Shenoy referred to the 2007 period, just before the global financial crisis, when Sensex was at 20,000 and the Nifty 50 was near 6,000 levels. The period was characterized by euphoric market conditions, with indices climbing to new highs and a flood of retail investors entering the fray. The Indian stock market’s rapid upmove sparked concerns about overvaluation, leading many analysts to issue raising concerns similar to those heard today.
In his post from 2007, Shenoy reflected the mood of the time, where there was a clear tension between the optimism of a bullish market and the cautious warnings from experienced market participants.

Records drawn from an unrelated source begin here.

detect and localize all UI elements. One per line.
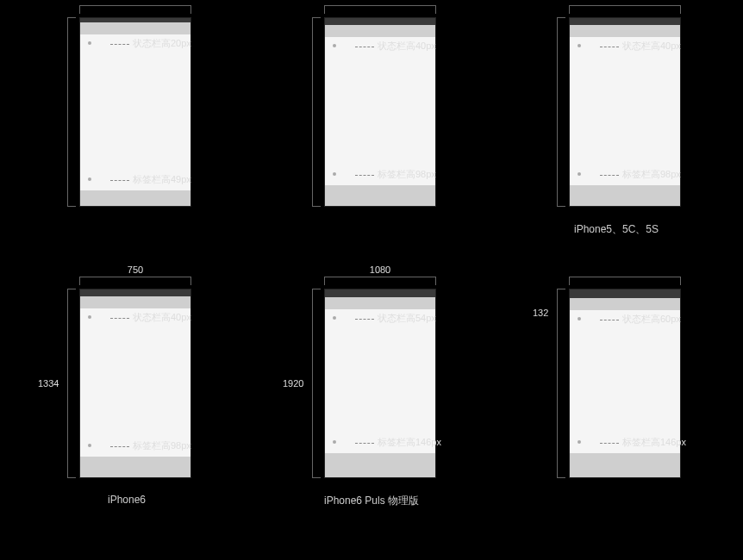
status-bar [570,18,680,25]
tab-callout-text: 标签栏高98px [133,440,191,451]
status-callout-text: 状态栏高40px [622,40,681,51]
tab-callout-text: 标签栏高98px [378,169,436,179]
nav-bar [570,25,680,37]
phone-wrap: 状态栏高40px标签栏高98px [569,17,681,207]
status-callout-text: 状态栏高40px [378,40,436,51]
phone-wrap: 132状态栏高60px标签栏高146px [569,289,681,478]
tab-bar [325,185,435,206]
width-label: 1080 [370,264,390,275]
status-callout-text: 状态栏高54px [378,313,436,323]
device-caption: iPhone6 Puls 物理版 [324,494,419,508]
phone-wrap: 10801920状态栏高54px标签栏高146px [324,289,436,478]
status-callout-text: 状态栏高60px [622,314,681,324]
tab-bar [80,190,190,206]
status-callout: 状态栏高40px [600,40,681,53]
height-ruler [557,289,565,478]
width-ruler [79,5,191,14]
status-callout: 状态栏高54px [355,312,436,325]
status-bar [80,289,190,296]
status-bar [325,289,435,297]
device-cell-2: 状态栏高40px标签栏高98pxiPhone5、5C、5S [498,17,734,280]
width-ruler [79,277,191,285]
nav-bar [325,297,435,309]
device-cell-0: 状态栏高20px标签栏高49px [9,17,245,280]
tab-bar [325,453,435,477]
tab-bar [80,457,190,477]
tab-callout: 标签栏高49px [110,173,191,186]
width-ruler [569,5,681,14]
device-cell-1: 状态栏高40px标签栏高98px [253,17,490,280]
nav-bar [570,298,680,310]
status-bar [570,289,680,298]
phone-wrap: 状态栏高20px标签栏高49px [79,17,191,207]
tab-callout: 标签栏高98px [110,439,191,452]
height-ruler [557,17,565,207]
height-ruler [67,17,76,207]
width-ruler [324,277,436,285]
height-label: 1334 [38,378,59,389]
tab-callout-text: 标签栏高98px [622,169,681,179]
nav-bar [80,296,190,308]
device-cell-5: 132状态栏高60px标签栏高146px [498,289,734,551]
status-callout-text: 状态栏高20px [133,38,191,48]
height-ruler [67,289,76,478]
phone-wrap: 7501334状态栏高40px标签栏高98px [79,289,191,478]
tab-bar [570,185,680,206]
nav-bar [80,22,190,34]
tab-callout: 标签栏高98px [355,168,436,181]
height-label: 132 [533,308,548,318]
width-label: 750 [128,264,143,275]
status-callout: 状态栏高40px [355,40,436,53]
device-cell-4: 10801920状态栏高54px标签栏高146pxiPhone6 Puls 物理… [253,289,490,551]
height-label: 1920 [283,378,303,389]
tab-callout-text: 标签栏高146px [378,437,441,447]
phone-wrap: 状态栏高40px标签栏高98px [324,17,436,207]
tab-callout: 标签栏高146px [355,436,441,449]
device-caption: iPhone5、5C、5S [574,222,659,237]
width-ruler [324,5,436,14]
tab-callout-text: 标签栏高49px [133,174,191,184]
tab-callout-text: 标签栏高146px [622,437,686,447]
height-ruler [312,289,321,478]
tab-bar [570,453,680,477]
height-ruler [312,17,321,207]
tab-callout: 标签栏高98px [600,168,681,181]
status-callout-text: 状态栏高40px [133,312,191,322]
status-callout: 状态栏高20px [110,37,191,50]
tab-callout: 标签栏高146px [600,436,686,449]
status-bar [325,18,435,25]
device-caption: iPhone6 [108,494,146,506]
device-cell-3: 7501334状态栏高40px标签栏高98pxiPhone6 [9,289,245,551]
width-ruler [569,277,681,285]
status-callout: 状态栏高60px [600,313,681,326]
nav-bar [325,25,435,37]
status-callout: 状态栏高40px [110,311,191,324]
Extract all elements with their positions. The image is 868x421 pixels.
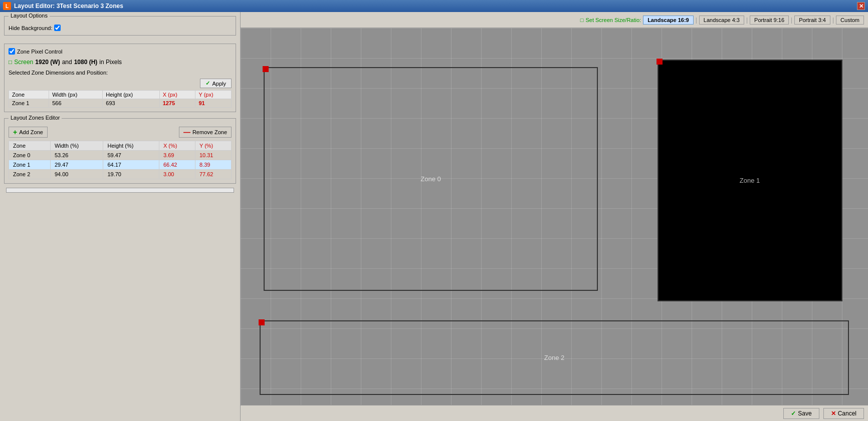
col-y-px: Y (px) xyxy=(195,91,232,99)
add-zone-button[interactable]: + Add Zone xyxy=(9,127,48,138)
screen-link[interactable]: Screen xyxy=(14,59,33,66)
zt-col-zone: Zone xyxy=(9,141,51,151)
in-pixels-text: in Pixels xyxy=(99,59,122,66)
sz-y: 91 xyxy=(195,99,232,108)
zone-handle-zone-2[interactable] xyxy=(259,319,265,325)
canvas-bottom-toolbar: ✓ Save ✕ Cancel xyxy=(241,405,868,421)
sz-width: 566 xyxy=(49,99,103,108)
screen-ratio-label: □ Set Screen Size/Ratio: xyxy=(580,17,641,23)
zone-label-zone-1: Zone 1 xyxy=(740,177,760,184)
zt-zone-y: 10.31 xyxy=(195,151,231,160)
canvas-toolbar: □ Set Screen Size/Ratio: Landscape 16:9 … xyxy=(241,12,868,28)
layout-options-group: Layout Options Hide Background: xyxy=(4,16,236,36)
screen-icon: □ xyxy=(9,59,12,66)
zone-pixel-control-group: Zone Pixel Control □ Screen 1920 (W) and… xyxy=(4,44,236,112)
zt-zone-x: 3.69 xyxy=(159,151,195,160)
col-x-px: X (px) xyxy=(159,91,195,99)
zt-zone-width: 53.26 xyxy=(50,151,103,160)
selected-zone-row: Zone 1 566 693 1275 91 xyxy=(9,99,232,108)
zones-editor-table: Zone Width (%) Height (%) X (%) Y (%) Zo… xyxy=(9,141,232,179)
zt-zone-y: 77.62 xyxy=(195,170,231,179)
zt-zone-name: Zone 1 xyxy=(9,160,51,170)
hide-background-text: Hide Background: xyxy=(9,25,52,31)
sz-height: 693 xyxy=(103,99,159,108)
left-panel-scrollbar[interactable] xyxy=(4,188,236,196)
sz-zone: Zone 1 xyxy=(9,99,49,108)
col-width-px: Width (px) xyxy=(49,91,103,99)
zt-col-y: Y (%) xyxy=(195,141,231,151)
zt-zone-width: 94.00 xyxy=(50,170,103,179)
ratio-portrait-9-16[interactable]: Portrait 9:16 xyxy=(750,16,789,25)
zone-zone-1[interactable]: Zone 1 xyxy=(658,60,842,301)
title-bar: L Layout Editor: 3Test Scenario 3 Zones … xyxy=(0,0,868,12)
zt-zone-x: 3.00 xyxy=(159,170,195,179)
col-zone: Zone xyxy=(9,91,49,99)
remove-zone-button[interactable]: — Remove Zone xyxy=(179,127,232,138)
zone-row[interactable]: Zone 0 53.26 59.47 3.69 10.31 xyxy=(9,151,232,160)
hide-background-label: Hide Background: xyxy=(9,25,61,31)
ratio-portrait-3-4[interactable]: Portrait 3:4 xyxy=(794,16,830,25)
screen-ratio-icon: □ xyxy=(580,17,584,23)
zone-zone-2[interactable]: Zone 2 xyxy=(260,320,849,394)
zt-zone-x: 66.42 xyxy=(159,160,195,170)
zt-zone-height: 59.47 xyxy=(103,151,159,160)
cancel-button[interactable]: ✕ Cancel xyxy=(823,408,864,419)
zone-row[interactable]: Zone 2 94.00 19.70 3.00 77.62 xyxy=(9,170,232,179)
apply-button[interactable]: ✓ Apply xyxy=(200,79,232,88)
sz-x: 1275 xyxy=(159,99,195,108)
and-text: and xyxy=(62,59,72,66)
ratio-custom[interactable]: Custom xyxy=(836,16,864,25)
zone-dimensions-table: Zone Width (px) Height (px) X (px) Y (px… xyxy=(9,90,232,108)
zt-zone-name: Zone 2 xyxy=(9,170,51,179)
left-panel: Layout Options Hide Background: Zone Pix… xyxy=(0,12,241,421)
zt-zone-height: 19.70 xyxy=(103,170,159,179)
save-button[interactable]: ✓ Save xyxy=(783,408,819,419)
zt-zone-height: 64.17 xyxy=(103,160,159,170)
ratio-landscape-4-3[interactable]: Landscape 4:3 xyxy=(699,16,744,25)
zt-zone-y: 8.39 xyxy=(195,160,231,170)
zone-pixel-checkbox[interactable] xyxy=(9,48,15,55)
zone-zone-0[interactable]: Zone 0 xyxy=(264,67,598,291)
screen-ratio-text: Set Screen Size/Ratio: xyxy=(585,17,641,23)
canvas-grid: Zone 0Zone 1Zone 2 xyxy=(241,28,868,405)
hide-background-checkbox[interactable] xyxy=(54,25,61,31)
selected-zone-dimensions-label: Selected Zone Dimensions and Position: xyxy=(9,70,232,76)
zone-label-zone-0: Zone 0 xyxy=(420,175,441,183)
zt-col-height: Height (%) xyxy=(103,141,159,151)
zt-zone-width: 29.47 xyxy=(50,160,103,170)
layout-zones-editor-group: Layout Zones Editor + Add Zone — Remove … xyxy=(4,118,236,184)
zone-label-zone-2: Zone 2 xyxy=(544,354,564,361)
zt-col-width: Width (%) xyxy=(50,141,103,151)
height-value: 1080 (H) xyxy=(74,59,98,66)
zt-col-x: X (%) xyxy=(159,141,195,151)
layout-zones-editor-title: Layout Zones Editor xyxy=(9,115,62,121)
width-value: 1920 (W) xyxy=(35,59,60,66)
zt-zone-name: Zone 0 xyxy=(9,151,51,160)
zone-row[interactable]: Zone 1 29.47 64.17 66.42 8.39 xyxy=(9,160,232,170)
zone-pixel-title: Zone Pixel Control xyxy=(17,49,63,55)
app-icon: L xyxy=(3,2,11,10)
canvas-area: □ Set Screen Size/Ratio: Landscape 16:9 … xyxy=(241,12,868,421)
close-button[interactable]: ✕ xyxy=(857,2,865,10)
main-container: Layout Options Hide Background: Zone Pix… xyxy=(0,12,868,421)
layout-options-title: Layout Options xyxy=(9,13,50,19)
zones-editor-toolbar: + Add Zone — Remove Zone xyxy=(9,127,232,138)
col-height-px: Height (px) xyxy=(103,91,159,99)
zone-handle-zone-0[interactable] xyxy=(263,66,269,72)
window-title: Layout Editor: 3Test Scenario 3 Zones xyxy=(14,3,123,10)
zone-handle-zone-1[interactable] xyxy=(657,59,663,65)
ratio-landscape-16-9[interactable]: Landscape 16:9 xyxy=(643,16,694,25)
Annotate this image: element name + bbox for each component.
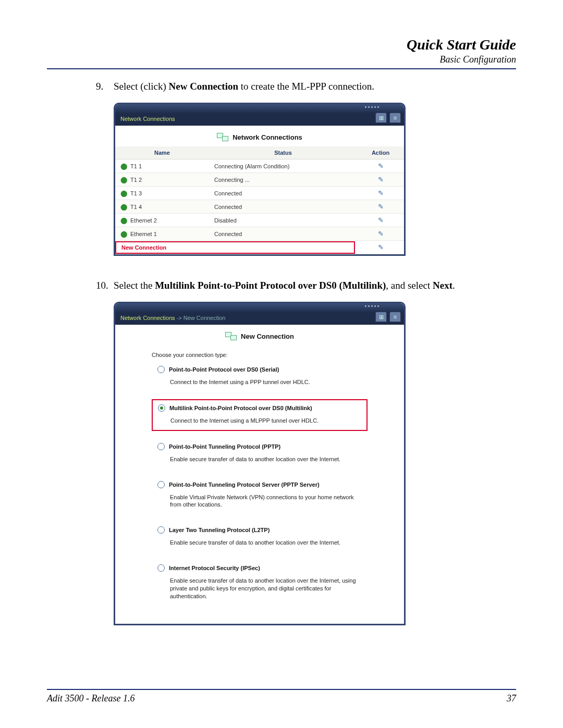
table-row[interactable]: ⬤T1 3Connected✎ xyxy=(115,187,404,200)
radio-button[interactable] xyxy=(157,564,165,572)
page-header: Quick Start Guide Basic Configuration xyxy=(47,36,516,69)
footer-product: Adit 3500 - Release 1.6 xyxy=(47,693,134,704)
option-title: Point-to-Point Tunneling Protocol (PPTP) xyxy=(169,443,280,450)
choose-label: Choose your connection type: xyxy=(115,346,404,361)
option-title: Multilink Point-to-Point Protocol over D… xyxy=(169,405,312,411)
add-icon[interactable]: ✎ xyxy=(378,243,384,251)
connections-table: Name Status Action ⬤T1 1Connecting (Alar… xyxy=(115,146,404,254)
edit-icon[interactable]: ✎ xyxy=(378,162,384,170)
iface-name: T1 1 xyxy=(130,163,142,169)
iface-status: Connected xyxy=(209,187,357,200)
titlebar-icon-2[interactable]: ≡ xyxy=(389,312,401,322)
table-row[interactable]: ⬤T1 2Connecting ...✎ xyxy=(115,173,404,187)
footer-page: 37 xyxy=(507,693,516,704)
panel-title: New Connection xyxy=(115,325,404,346)
connection-type-option[interactable]: Multilink Point-to-Point Protocol over D… xyxy=(152,399,368,431)
iface-name: T1 3 xyxy=(130,190,142,196)
iface-status: Connecting ... xyxy=(209,173,357,187)
step-10: 10. Select the Multilink Point-to-Point … xyxy=(96,280,516,291)
iface-status: Disabled xyxy=(209,214,357,227)
iface-name: T1 4 xyxy=(130,204,142,210)
interface-icon: ⬤ xyxy=(120,190,127,197)
edit-icon[interactable]: ✎ xyxy=(378,176,384,183)
connection-type-option[interactable]: Layer Two Tunneling Protocol (L2TP)Enabl… xyxy=(152,522,368,552)
doc-subtitle: Basic Configuration xyxy=(47,54,516,65)
doc-title: Quick Start Guide xyxy=(47,36,516,53)
interface-icon: ⬤ xyxy=(120,203,127,211)
table-row[interactable]: ⬤Ethernet 1Connected✎ xyxy=(115,227,404,241)
option-description: Enable Virtual Private Network (VPN) con… xyxy=(157,488,362,509)
titlebar-icon-1[interactable]: ⊞ xyxy=(375,113,387,123)
option-title: Point-to-Point Protocol over DS0 (Serial… xyxy=(169,366,279,373)
screenshot-new-connection: ⊞ ≡ Network Connections -> New Connectio… xyxy=(114,302,516,625)
step-10-text: Select the Multilink Point-to-Point Prot… xyxy=(114,280,516,291)
option-title: Internet Protocol Security (IPSec) xyxy=(169,565,260,571)
option-description: Connect to the Internet using a PPP tunn… xyxy=(157,373,362,386)
option-description: Enable secure transfer of data to anothe… xyxy=(157,450,362,463)
option-description: Enable secure transfer of data to anothe… xyxy=(157,534,362,547)
edit-icon[interactable]: ✎ xyxy=(378,203,384,211)
edit-icon[interactable]: ✎ xyxy=(378,230,384,238)
option-title: Layer Two Tunneling Protocol (L2TP) xyxy=(169,527,270,533)
option-title: Point-to-Point Tunneling Protocol Server… xyxy=(169,482,320,488)
page-footer: Adit 3500 - Release 1.6 37 xyxy=(47,689,516,704)
connection-type-options: Point-to-Point Protocol over DS0 (Serial… xyxy=(115,361,404,624)
step-9-number: 9. xyxy=(96,81,114,92)
interface-icon: ⬤ xyxy=(120,217,127,224)
network-icon xyxy=(217,133,228,141)
titlebar-icon-1[interactable]: ⊞ xyxy=(375,312,387,322)
edit-icon[interactable]: ✎ xyxy=(378,189,384,197)
radio-button[interactable] xyxy=(157,443,165,450)
step-10-number: 10. xyxy=(96,280,114,291)
table-row[interactable]: ⬤T1 4Connected✎ xyxy=(115,200,404,214)
titlebar-icon-2[interactable]: ≡ xyxy=(389,113,401,123)
connection-type-option[interactable]: Point-to-Point Protocol over DS0 (Serial… xyxy=(152,361,368,392)
col-action: Action xyxy=(357,146,404,159)
window-titlebar: ⊞ ≡ xyxy=(115,303,404,313)
iface-status: Connected xyxy=(209,200,357,214)
option-description: Connect to the Internet using a MLPPP tu… xyxy=(158,412,361,425)
interface-icon: ⬤ xyxy=(120,176,127,183)
radio-button[interactable] xyxy=(157,366,165,373)
window-titlebar: ⊞ ≡ xyxy=(115,104,404,114)
radio-button[interactable] xyxy=(158,404,165,412)
iface-status: Connecting (Alarm Condition) xyxy=(209,159,357,173)
breadcrumb: Network Connections xyxy=(115,114,404,126)
option-description: Enable secure transfer of data to anothe… xyxy=(157,572,362,600)
step-9-text: Select (click) New Connection to create … xyxy=(114,81,516,92)
table-row[interactable]: ⬤Ethernet 2Disabled✎ xyxy=(115,214,404,227)
step-9: 9. Select (click) New Connection to crea… xyxy=(96,81,516,92)
iface-name: Ethernet 1 xyxy=(130,231,157,237)
radio-button[interactable] xyxy=(157,526,165,534)
panel-title: Network Connections xyxy=(115,126,404,146)
new-connection-link[interactable]: New Connection xyxy=(121,244,166,251)
col-status: Status xyxy=(209,146,357,159)
radio-button[interactable] xyxy=(157,481,165,488)
edit-icon[interactable]: ✎ xyxy=(378,216,384,224)
iface-name: Ethernet 2 xyxy=(130,217,157,224)
network-icon xyxy=(225,332,237,340)
iface-status: Connected xyxy=(209,227,357,241)
table-row[interactable]: ⬤T1 1Connecting (Alarm Condition)✎ xyxy=(115,159,404,173)
col-name: Name xyxy=(115,146,209,159)
interface-icon: ⬤ xyxy=(120,163,127,170)
connection-type-option[interactable]: Point-to-Point Tunneling Protocol (PPTP)… xyxy=(152,438,368,469)
iface-name: T1 2 xyxy=(130,177,142,183)
connection-type-option[interactable]: Internet Protocol Security (IPSec)Enable… xyxy=(152,560,368,606)
screenshot-network-connections: ⊞ ≡ Network Connections Network Connecti… xyxy=(114,103,516,256)
connection-type-option[interactable]: Point-to-Point Tunneling Protocol Server… xyxy=(152,476,368,515)
breadcrumb: Network Connections -> New Connection xyxy=(115,313,404,325)
interface-icon: ⬤ xyxy=(120,230,127,238)
new-connection-row: New Connection ✎ xyxy=(115,241,404,254)
new-connection-highlight: New Connection xyxy=(115,241,355,254)
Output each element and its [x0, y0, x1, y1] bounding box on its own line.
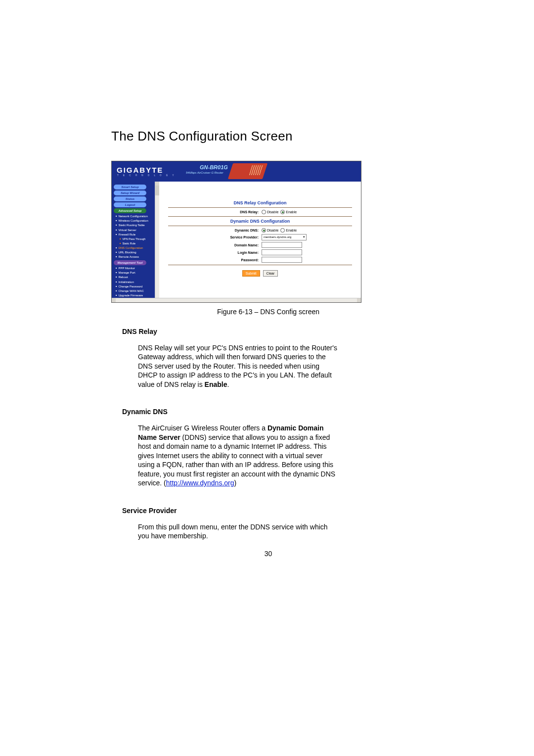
figure-caption: Figure 6-13 – DNS Config screen	[111, 308, 425, 316]
para-text: The AirCruiser G Wireless Router offers …	[138, 424, 267, 432]
radio-dynamic-dns-enable[interactable]: Enable	[280, 228, 297, 233]
scroll-left-icon[interactable]	[112, 298, 116, 302]
scroll-up-icon[interactable]	[155, 182, 159, 186]
para-text: .	[227, 380, 229, 388]
label-password: Password:	[202, 258, 262, 262]
divider	[168, 216, 352, 217]
radio-dynamic-dns-disable[interactable]: Disable	[262, 228, 278, 233]
para-dns-relay: DNS Relay will set your PC's DNS entries…	[138, 343, 341, 389]
sidebar-item-vpn-passthrough[interactable]: VPN Pass Through	[112, 237, 159, 241]
radio-dot-icon	[262, 228, 266, 233]
sidebar-item-reboot[interactable]: Reboot	[112, 275, 159, 280]
scroll-right-icon[interactable]	[357, 298, 361, 302]
router-topbar: GIGABYTE T E C H N O L O G Y GN-BR01G 54…	[112, 161, 361, 182]
input-domain-name[interactable]	[262, 242, 302, 248]
row-domain-name: Domain Name:	[159, 242, 361, 248]
sidebar-item-dns-config[interactable]: DNS Configuration	[112, 246, 159, 250]
submit-button[interactable]: Submit	[242, 270, 260, 277]
sidebar-item-remote-access[interactable]: Remote Access	[112, 255, 159, 259]
para-text: DNS Relay will set your PC's DNS entries…	[138, 344, 337, 388]
section-title-dns-relay: DNS Relay Configuration	[159, 200, 361, 205]
router-model: GN-BR01G	[200, 164, 228, 170]
router-content: DNS Relay Configuration DNS Relay: Disab…	[159, 182, 361, 302]
radio-dot-icon	[280, 210, 285, 214]
para-service-provider: From this pull down menu, enter the DDNS…	[138, 522, 341, 541]
label-service-provider: Service Provider:	[202, 236, 262, 239]
sidebar-status[interactable]: Status	[114, 196, 146, 201]
router-admin-screenshot: GIGABYTE T E C H N O L O G Y GN-BR01G 54…	[111, 161, 361, 303]
heading-dynamic-dns: Dynamic DNS	[122, 408, 425, 416]
divider	[168, 265, 352, 265]
sidebar-item-initialization[interactable]: Initialization	[112, 280, 159, 284]
horizontal-scrollbar[interactable]	[112, 298, 361, 302]
divider	[168, 207, 352, 208]
radio-dot-icon	[262, 210, 266, 214]
sidebar-item-manage-port[interactable]: Manage Port	[112, 271, 159, 275]
page-title: The DNS Configuration Screen	[111, 129, 425, 144]
sidebar-item-ppp-monitor[interactable]: PPP Monitor	[112, 266, 159, 271]
sidebar-item-wireless-config[interactable]: Wireless Configuration	[112, 219, 159, 223]
row-login-name: Login Name:	[159, 249, 361, 255]
clear-button[interactable]: Clear	[263, 270, 278, 277]
row-dns-relay: DNS Relay: Disable Enable	[159, 210, 361, 214]
sidebar-scrollbar[interactable]	[155, 182, 159, 302]
page-number: 30	[111, 550, 425, 558]
brand-logo-text: GIGABYTE	[112, 166, 176, 174]
row-password: Password:	[159, 257, 361, 263]
brand-sub-text: T E C H N O L O G Y	[112, 174, 176, 177]
radio-dot-icon	[280, 228, 285, 233]
router-sidebar: Smart Setup Setup Wizard Status Logout A…	[112, 182, 159, 302]
input-password[interactable]	[262, 257, 302, 263]
para-text: )	[234, 479, 237, 487]
sidebar-item-change-password[interactable]: Change Password	[112, 284, 159, 289]
radio-dns-relay-enable[interactable]: Enable	[280, 210, 297, 214]
row-service-provider: Service Provider: members.dyndns.org	[159, 234, 361, 240]
row-dynamic-dns: Dynamic DNS: Disable Enable	[159, 228, 361, 233]
sidebar-advanced-setup[interactable]: Advanced Setup	[114, 208, 146, 213]
document-page: The DNS Configuration Screen GIGABYTE T …	[0, 0, 534, 756]
router-body: Smart Setup Setup Wizard Status Logout A…	[112, 182, 361, 302]
router-model-sub: 54Mbps AirCruiser G Router	[186, 171, 223, 174]
sidebar-setup-wizard[interactable]: Setup Wizard	[114, 190, 146, 195]
input-login-name[interactable]	[262, 249, 302, 255]
radio-label: Disable	[267, 229, 278, 232]
heading-dns-relay: DNS Relay	[122, 328, 425, 335]
section-title-dynamic-dns: Dynamic DNS Configuration	[159, 219, 361, 224]
heading-service-provider: Service Provider	[122, 507, 425, 515]
label-login-name: Login Name:	[202, 251, 262, 254]
label-domain-name: Domain Name:	[202, 243, 262, 247]
radio-dns-relay-disable[interactable]: Disable	[262, 210, 278, 214]
para-bold: Enable	[205, 380, 227, 388]
link-dyndns[interactable]: http://www.dyndns.org	[166, 479, 234, 487]
sidebar-management-tool[interactable]: Management Tool	[114, 260, 146, 265]
sidebar-item-virtual-server[interactable]: Virtual Server	[112, 228, 159, 233]
radio-label: Disable	[267, 210, 278, 214]
button-row: Submit Clear	[159, 270, 361, 277]
radio-label: Enable	[286, 210, 297, 214]
sidebar-item-change-wan-mac[interactable]: Change WAN MAC	[112, 289, 159, 293]
sidebar-mgmt-items: PPP Monitor Manage Port Reboot Initializ…	[112, 266, 159, 303]
sidebar-smart-setup[interactable]: Smart Setup	[114, 185, 146, 189]
sidebar-item-url-blocking[interactable]: URL Blocking	[112, 250, 159, 255]
sidebar-item-network-config[interactable]: Network Configuration	[112, 214, 159, 219]
scroll-thumb[interactable]	[155, 186, 159, 195]
body-text: DNS Relay DNS Relay will set your PC's D…	[122, 328, 425, 541]
label-dynamic-dns: Dynamic DNS:	[202, 229, 262, 232]
sidebar-item-firewall[interactable]: Firewall Rule	[112, 233, 159, 237]
label-dns-relay: DNS Relay:	[202, 210, 262, 214]
para-dynamic-dns: The AirCruiser G Wireless Router offers …	[138, 424, 341, 487]
sidebar-adv-items: Network Configuration Wireless Configura…	[112, 214, 159, 259]
select-service-provider[interactable]: members.dyndns.org	[262, 234, 307, 240]
radio-label: Enable	[286, 229, 297, 232]
sidebar-item-static-rule[interactable]: Static Rule	[112, 241, 159, 246]
divider	[168, 226, 352, 226]
sidebar-item-static-routing[interactable]: Static Routing Table	[112, 223, 159, 228]
router-device-image	[228, 163, 267, 179]
sidebar-logout[interactable]: Logout	[114, 202, 146, 207]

At that time, Shenoy drew inspiration from Jagjit Singh’s ghazals and connected the timeless wisdom of the lyrics to the investing world. He highlighted how some investors missed out on the market's surge, dismissing it as “overpriced” when the Nifty was at 4,500 and the Sensex at 16,000. Shenoy observed how some stocks, once deemed irrational, soared while others left their holders frustrated as they lag behind the market’s new highs.
His point was clear: sometimes, being too focused on “value” can cause one to miss out on opportunities.
Using Jagjit Singh's poignant lyrics, “Hoshwalon ko khabar kya, bekhudi kya cheez hai,” he likened this to the lack of understanding among those who didn’t ride the wave. And as the frenzy of the bull run eventually fades, he quoted lines from another ghazal, “Tum chale jaaoge to sochenge, Hum ne kya khoya, Hum ne kya paaya,” suggesting that when the dust settles, investors will reflect on what they gained or lost.
His allusion to the famous line, “Aaj pine de, aur pine de; Kal karenge hisaab ai saqii,” (Let me drink today, we'll settle the account tomorrow), encapsulates the sentiment of indulging in the market’s exuberance while being aware that a reckoning might come later.
Shenoy’s reflection is a reminder that market cycles are an inherent part of investing. The warnings issued by market veterans are often rooted in their experiences from past cycles. Yet, despite these warnings, markets continue to rise and fall.
A crucial point to note here is that even though each market cycle is different, the worries and reactions of investors are often the same. Concerns about stocks being overpriced, criticism of new investors’ excitement, and eventual market downturns all follow a familiar pattern.
Disclaimer: The views and recommendations made above are those of individual analysts or broking companies, and not of Mint. We advise investors to check with certified experts before making any investment decisions.